Clearly having stepped in it, so to speak, his initial repercussions were to have been awarded the title of "Wanker of the Year" by DailyKos. As one of the site's publishers, Adam B., responded, "If Bambenek persists in this quest and refuses to withdraw his complaint, I will vigorously defend this site, and pursue any legal means available to recover from Bambenek the costs of defending against something which seeks to stifle the speech of every member of the site. This aggression will not stand."
As it turned out, Adam B. didn't have to go that far. In its legal analysis yesterday, the Commission wrote, "Kos Media qualifies as a media entity in its function of operating DailyKos. DailyKos is available to the general public and is the online equivalent of a newspaper, magazine, or other periodical publication as described in the Act and Commission regulations."

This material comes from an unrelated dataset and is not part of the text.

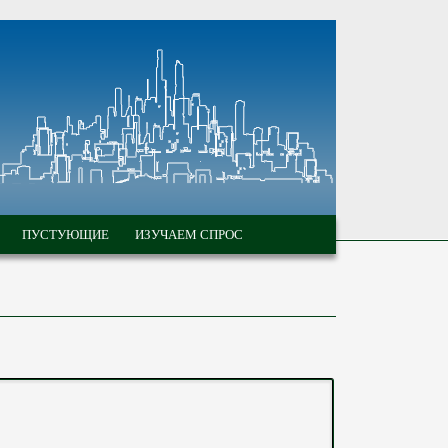
ПУСТУЮЩИЕ
ИЗУЧАЕМ СПРОС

Like any traditional publication, the FEC found, DailyKos has principal editors and contributing editors. While it may have chosen a cause for itself, there are no clear and direct ties to any political party or candidate. "By creating and distributing the DailyKos, containing news stones with links to 'breaking news,' original political commentary and calls to actions akin to editorials, Kos Media is acting within its legitimate press function that qualifies it as a press entity," the FEC continued.
It goes on: "While the complaint asserts that DailyKos advocates for the election of Democrats for federal office, the Commission has repeatedly stated that an entity that would otherwise qualify for the media exemption does not lose its eligibility because it features news or commentary lacking objectivity or expressly advocates in its editorials the election or defeat of a federal candidate."
In short, the presence of bias does not indicate the absence of media.
The news comes as a defeat for a man who makes another part of his living looking for loopholes that others may attempt to exploit. If that name John Bambenek seemed familiar to you, then you've been reading BetaNews: It's the same University of Illinois, Urbana-Champaign researcher who posed serious questions last month about the security integrity of Skype, following a service outage that affected all its users worldwide for a 48-hour period.
After the FEC's decision, the question remains: Did Bambenek find an exploitable loophole in the election system? As he asked on one of his own blogs in July, "Can a political committee avoid campaign regulations by simply organizing in the form of a blog? Surely not."